The graphs of functions $\,f\,$ and $\,g\,$ are shown below. The solution set of the inequality ‘$\,f(x)\lt g(x)\,$’ is shown in green. It is the set of all values of $\,x\,$ for which the graph of $\,f\,$ lies below the graph of $\,g\,.$
The graphs of functions $\,f\,$ and $\,g\,$ are shown below. The solution set of the inequality ‘$\,f(x)\ge g(x)\,$’ is shown in green. It is the set of all values of $\,x\,$ for which the graph of $\,f\,$ lies on or above the graph of $\,g\,.$
The graphs of functions $\,f\,$ and $\,g\,$ are shown below. The solution set of the inequality ‘$\,f(x)\le g(x)\,$’ is shown in green.
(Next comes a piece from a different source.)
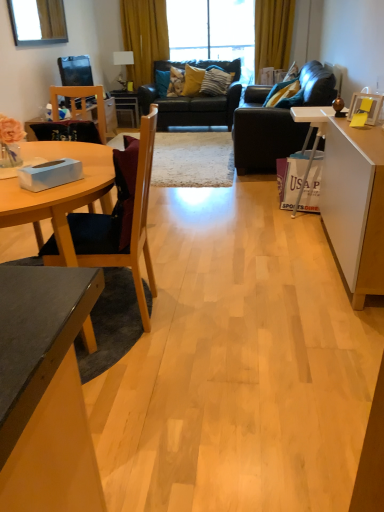 Find the location of a particular element. The width and height of the screenshot is (384, 512). free space to the right of wooden chair at left, arranged as the 2th chair when viewed from the top is located at coordinates (213, 306).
It is the set of all values of $\,x\,$ for which the graph of $\,f\,$ lies on or below the graph of $\,g\,.$
Example
The graphs of two functions, each with domain $\,\mathbb{R}\,,$ are shown below:
- $\,f\,$ is a parabola, shown in the black dotted pattern;
- $\,g\,$ is a cubic polynomial, shown in purple.
These two curves intersect at the points $\,(-1,2)\,$, $\,(0,0.5)\,$ and $\,(1,1)\,$.
Pay attention to the difference between the brackets ‘$\,[\ ]\,$’ and parentheses ‘$\,(\ )\,$’ and braces ‘$\,\{\ \}\,$’ in the solutions sets!
Remember that the symbol ‘$\,\cup\,$’, the union symbol, is used to put sets together.
The solution set of the inequality ‘$\,f(x)\gt g(x)\,$’ is: $$\cssId{s66}{(-\infty ,-1) \cup (0,1)}$$
The solution set of the equation ‘$\,f(x)=g(x)\,$’ is: $$\cssId{s68}{\{-1,0,1\}}$$
The solution set of the inequality ‘$\,f(x)\lt g(x)\,$’ is: $$\cssId{s70}{(-1,0)\cup (1,\infty)}$$
The solution set of the inequality ‘$\,f(x)\ge g(x)\,$’ is: $$\cssId{s72}{(-\infty ,-1] \cup [0,1]}$$
The solution set of the inequality ‘$\,f(x)\le g(x)\,$’ is: $$\cssId{s74}{[-1,0] \cup [1,\infty )}$$
Let's discuss the solution set of the inequality ‘$\,f(x)\gt g(x)\,$’.
Imagine a vertical line passing through the graph, moving from left to right. Every time the vertical line is at a place where the graph of $\,f\,$ lies above the graph of $\,g\,,$ then you must include that $\,x$-value in the solution set.
Be extra careful of places where something interesting is happening (like where the graphs intersect).